DESCRIPTION OF THE TASK ▸
Please read the records below and return each line holding the string "value".

[Document structure recognition data]
++++++++++
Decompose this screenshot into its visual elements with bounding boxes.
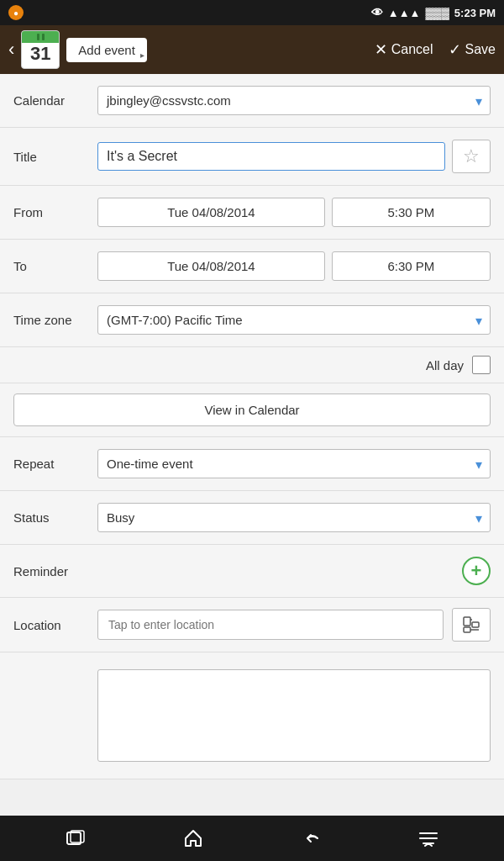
add-reminder-button[interactable]: + [462, 557, 491, 585]
top-bar-left: ‹ 31 Add event [8, 30, 375, 69]
status-text: Busy [107, 510, 134, 525]
to-row: To Tue 04/08/2014 6:30 PM [0, 240, 504, 293]
title-input[interactable] [97, 142, 445, 171]
allday-label: All day [426, 358, 464, 372]
calendar-icon: 31 [21, 30, 60, 69]
timezone-label: Time zone [13, 313, 97, 327]
notes-label-spacer [13, 661, 97, 770]
repeat-row: Repeat One-time event [0, 437, 504, 491]
map-button[interactable] [452, 608, 491, 642]
title-label: Title [13, 150, 97, 164]
status-row: Status Busy [0, 491, 504, 545]
to-datetime: Tue 04/08/2014 6:30 PM [97, 251, 491, 281]
status-dropdown-wrapper: Busy [97, 503, 491, 532]
time-display: 5:23 PM [454, 7, 496, 19]
to-label: To [13, 259, 97, 273]
form-area: Calendar jbingley@cssvstc.com Title ☆ Fr… [0, 74, 504, 816]
cancel-button[interactable]: ✕ Cancel [375, 40, 433, 59]
timezone-dropdown-wrapper: (GMT-7:00) Pacific Time [97, 305, 491, 335]
home-button[interactable] [183, 828, 203, 848]
repeat-value[interactable]: One-time event [97, 449, 491, 478]
wifi-icon: ▲▲▲ [388, 7, 421, 19]
allday-checkbox[interactable] [472, 356, 491, 374]
location-label: Location [13, 618, 89, 632]
notification-icon: ● [8, 5, 24, 20]
cal-top-bar [22, 31, 59, 43]
reminder-label: Reminder [13, 564, 462, 578]
recent-apps-button[interactable] [66, 829, 86, 848]
from-row: From Tue 04/08/2014 5:30 PM [0, 186, 504, 240]
view-calendar-button[interactable]: View in Calendar [13, 394, 491, 426]
allday-row: All day [0, 347, 504, 383]
cancel-label: Cancel [391, 42, 433, 57]
menu-icon [418, 830, 438, 847]
repeat-dropdown-wrapper: One-time event [97, 449, 491, 478]
status-label: Status [13, 510, 97, 525]
back-arrow-icon [301, 828, 321, 848]
save-button[interactable]: ✓ Save [449, 40, 496, 59]
reminder-row: Reminder + [0, 545, 504, 598]
from-label: From [13, 205, 97, 219]
status-value[interactable]: Busy [97, 503, 491, 532]
save-label: Save [465, 42, 496, 57]
title-row: Title ☆ [0, 128, 504, 186]
status-right: 👁 ▲▲▲ ▓▓▓ 5:23 PM [371, 6, 496, 19]
notes-row [0, 652, 504, 779]
to-date-button[interactable]: Tue 04/08/2014 [97, 251, 325, 281]
svg-rect-2 [464, 617, 470, 626]
from-time-button[interactable]: 5:30 PM [332, 198, 491, 227]
location-row: Location [0, 598, 504, 652]
cancel-x-icon: ✕ [375, 40, 387, 59]
svg-rect-0 [464, 627, 470, 632]
status-bar: ● 👁 ▲▲▲ ▓▓▓ 5:23 PM [0, 0, 504, 25]
calendar-dropdown-wrapper: jbingley@cssvstc.com [97, 86, 491, 115]
menu-button[interactable] [418, 830, 438, 847]
home-icon [183, 828, 203, 848]
calendar-label: Calendar [13, 93, 97, 108]
map-pin-icon [462, 615, 480, 634]
eye-icon: 👁 [371, 6, 383, 19]
calendar-value[interactable]: jbingley@cssvstc.com [97, 86, 491, 115]
location-input[interactable] [97, 610, 444, 640]
back-nav-button[interactable] [301, 828, 321, 848]
svg-rect-1 [472, 622, 479, 627]
notes-textarea[interactable] [97, 669, 491, 762]
from-date-button[interactable]: Tue 04/08/2014 [97, 198, 325, 227]
add-event-button[interactable]: Add event [66, 38, 147, 62]
view-calendar-row: View in Calendar [0, 383, 504, 437]
status-left: ● [8, 5, 24, 20]
bottom-nav [0, 816, 504, 861]
top-bar: ‹ 31 Add event ✕ Cancel ✓ Save [0, 25, 504, 74]
recent-apps-icon [66, 829, 86, 848]
to-time-button[interactable]: 6:30 PM [332, 251, 491, 281]
battery-icon: ▓▓▓ [425, 7, 449, 19]
star-button[interactable]: ☆ [452, 140, 491, 173]
top-bar-right: ✕ Cancel ✓ Save [375, 40, 496, 59]
timezone-value[interactable]: (GMT-7:00) Pacific Time [97, 305, 491, 335]
calendar-row: Calendar jbingley@cssvstc.com [0, 74, 504, 128]
calendar-day: 31 [30, 45, 50, 63]
repeat-label: Repeat [13, 457, 97, 471]
repeat-text: One-time event [107, 457, 193, 471]
from-datetime: Tue 04/08/2014 5:30 PM [97, 198, 491, 227]
save-check-icon: ✓ [449, 40, 461, 59]
timezone-row: Time zone (GMT-7:00) Pacific Time [0, 293, 504, 347]
back-button[interactable]: ‹ [8, 39, 14, 61]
++++++++++
EXERCISE OUTPUT ▸
repeat-value[interactable]: One-time event [97, 449, 491, 478]
status-value[interactable]: Busy [97, 503, 491, 532]
calendar-value[interactable]: jbingley@cssvstc.com [97, 86, 491, 115]
timezone-value[interactable]: (GMT-7:00) Pacific Time [97, 305, 491, 335]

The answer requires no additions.